_TASK STATEMENT_: Scan the lines below for "Janeček"; report the number of lines that contain it, and only that.

========

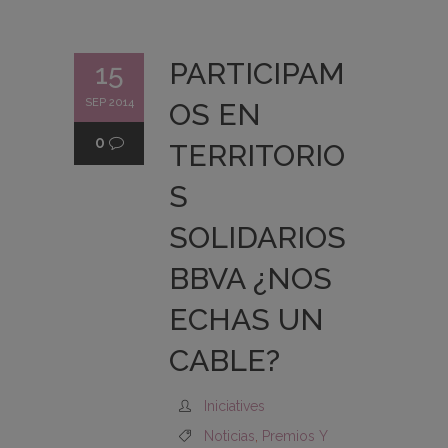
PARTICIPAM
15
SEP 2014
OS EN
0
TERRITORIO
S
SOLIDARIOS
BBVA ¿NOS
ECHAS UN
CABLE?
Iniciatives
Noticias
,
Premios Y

========

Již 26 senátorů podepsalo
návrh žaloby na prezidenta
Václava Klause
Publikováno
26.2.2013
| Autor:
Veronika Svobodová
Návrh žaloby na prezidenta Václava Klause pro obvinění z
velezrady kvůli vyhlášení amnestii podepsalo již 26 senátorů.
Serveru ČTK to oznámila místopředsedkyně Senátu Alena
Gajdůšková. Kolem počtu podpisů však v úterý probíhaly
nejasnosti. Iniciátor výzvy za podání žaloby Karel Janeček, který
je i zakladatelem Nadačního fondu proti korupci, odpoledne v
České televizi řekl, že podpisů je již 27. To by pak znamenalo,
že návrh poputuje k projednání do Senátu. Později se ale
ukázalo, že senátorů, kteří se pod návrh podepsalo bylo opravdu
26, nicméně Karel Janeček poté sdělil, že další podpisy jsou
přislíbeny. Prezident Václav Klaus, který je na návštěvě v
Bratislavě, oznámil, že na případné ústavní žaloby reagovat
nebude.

========

_ANSWER BOX_: 2